Segment Start: Input data
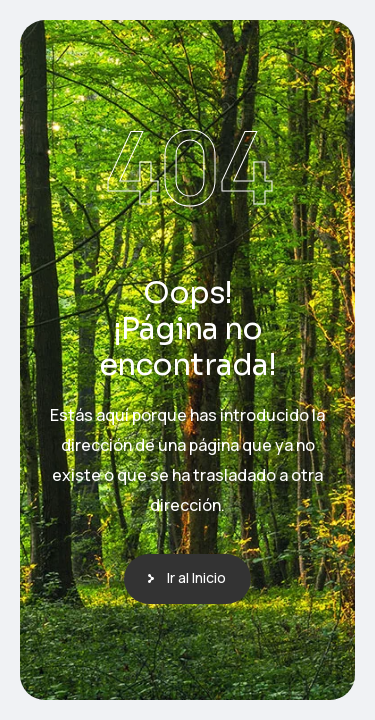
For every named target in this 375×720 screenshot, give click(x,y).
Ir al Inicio (196, 577)
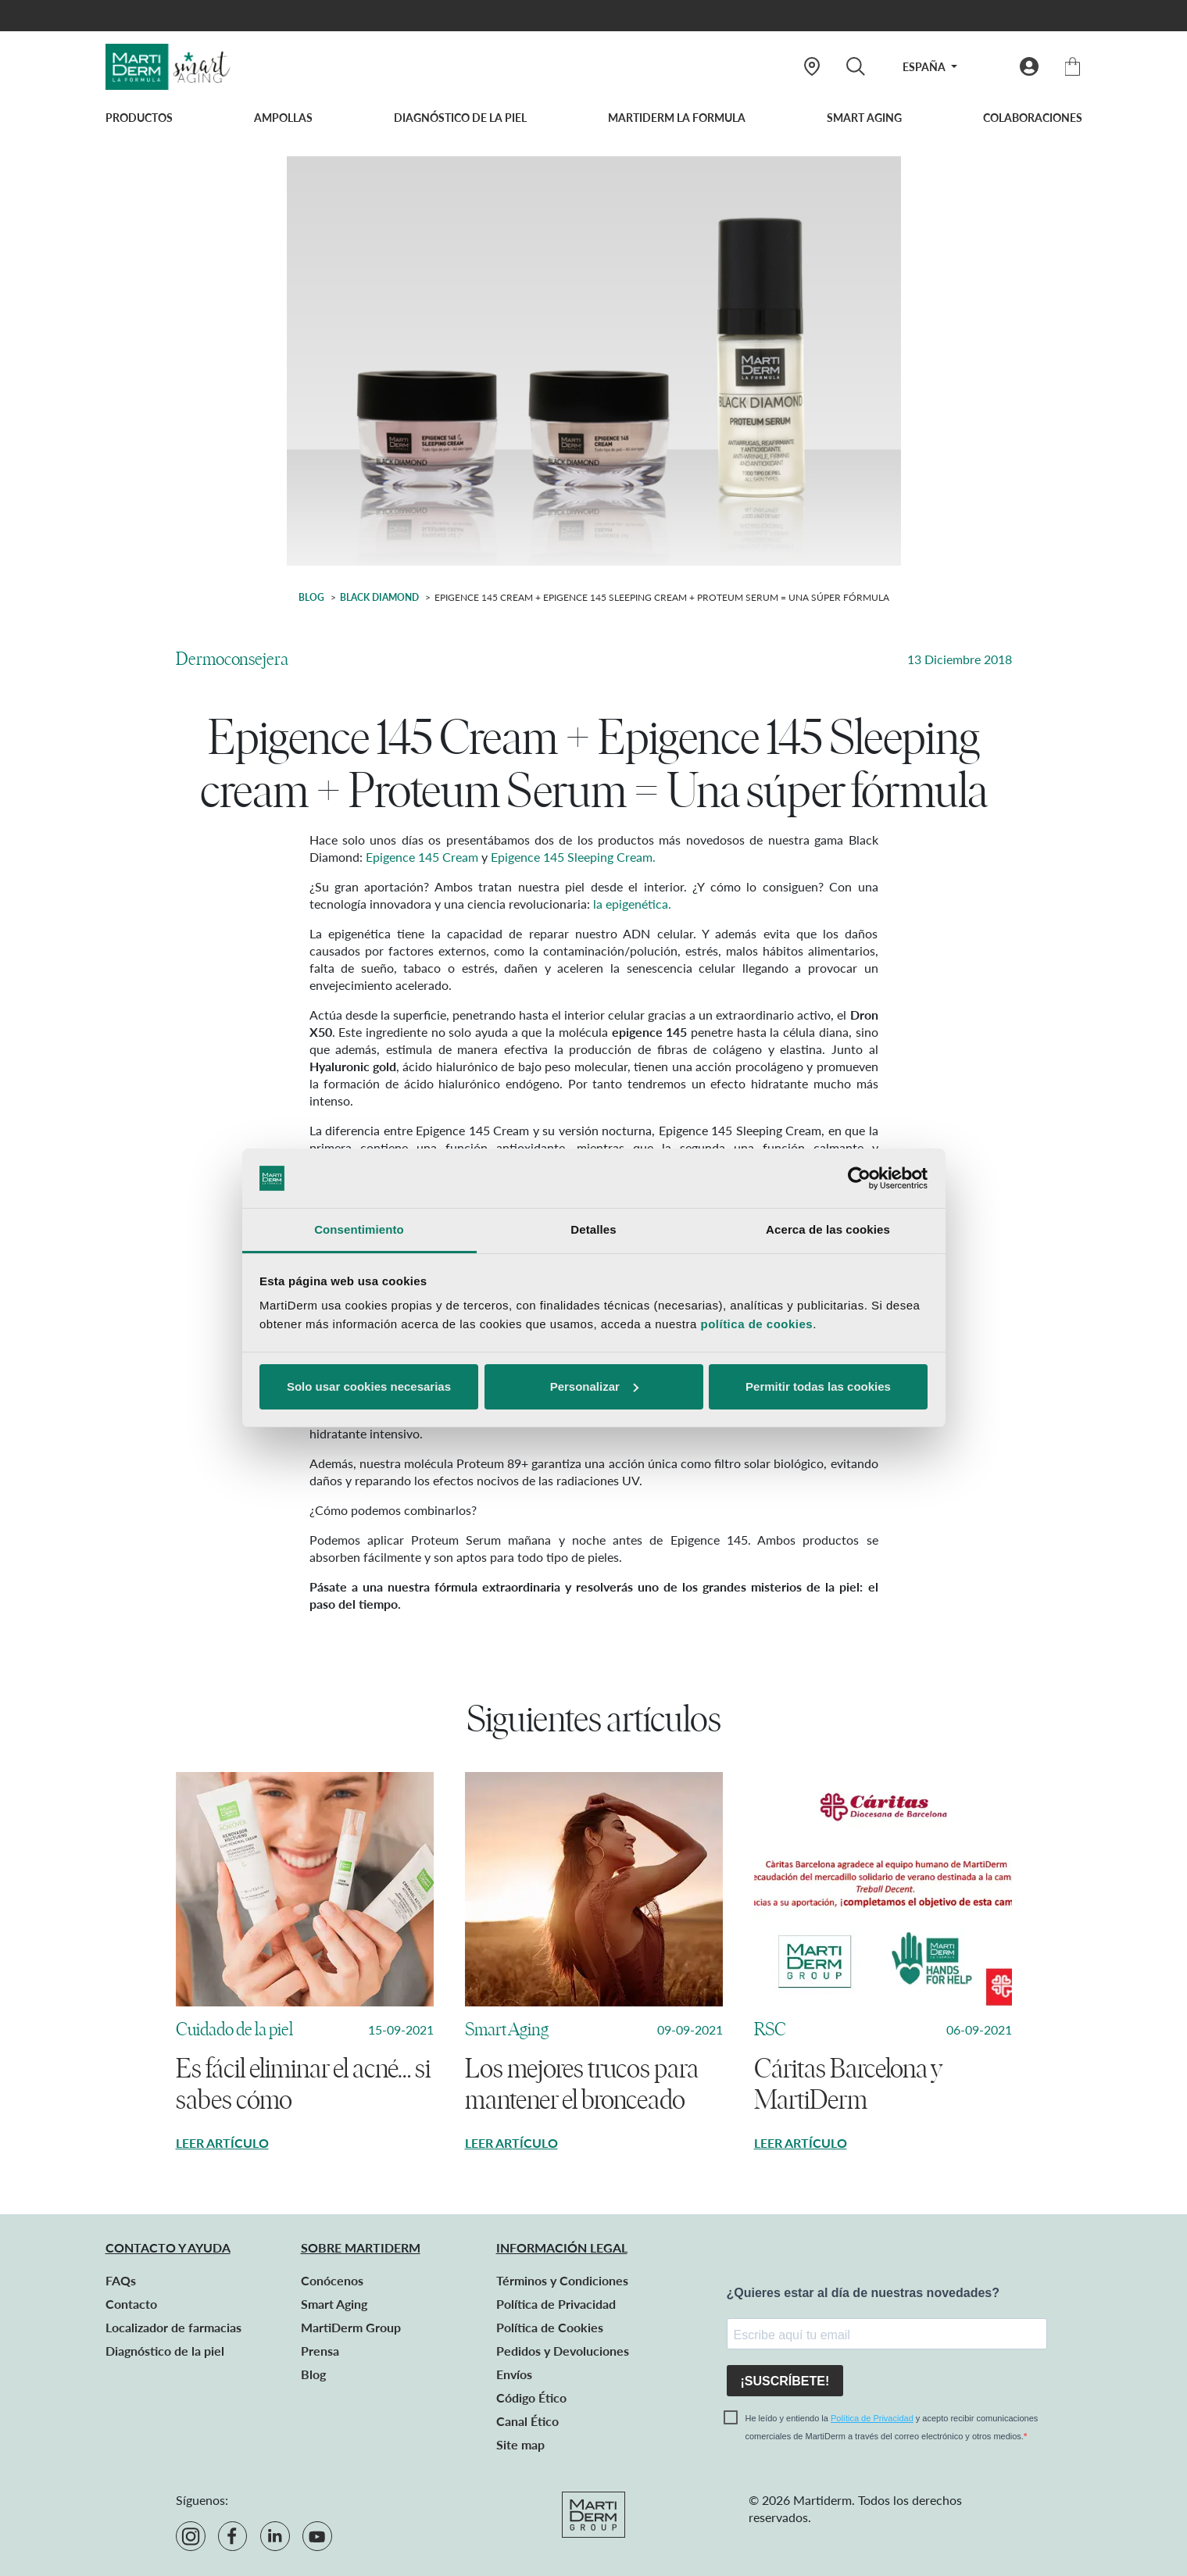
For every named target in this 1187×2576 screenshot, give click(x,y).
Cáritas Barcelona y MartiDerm (848, 2084)
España (925, 66)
Segment End: Input data
- [Task details] The lines to return are those in the entries above that include "target".

- [Written answer]
For every named target in this 375×720 screenshot, give click(x,y).
For every named target in this 1187×2576 screenshot, give click(x,y).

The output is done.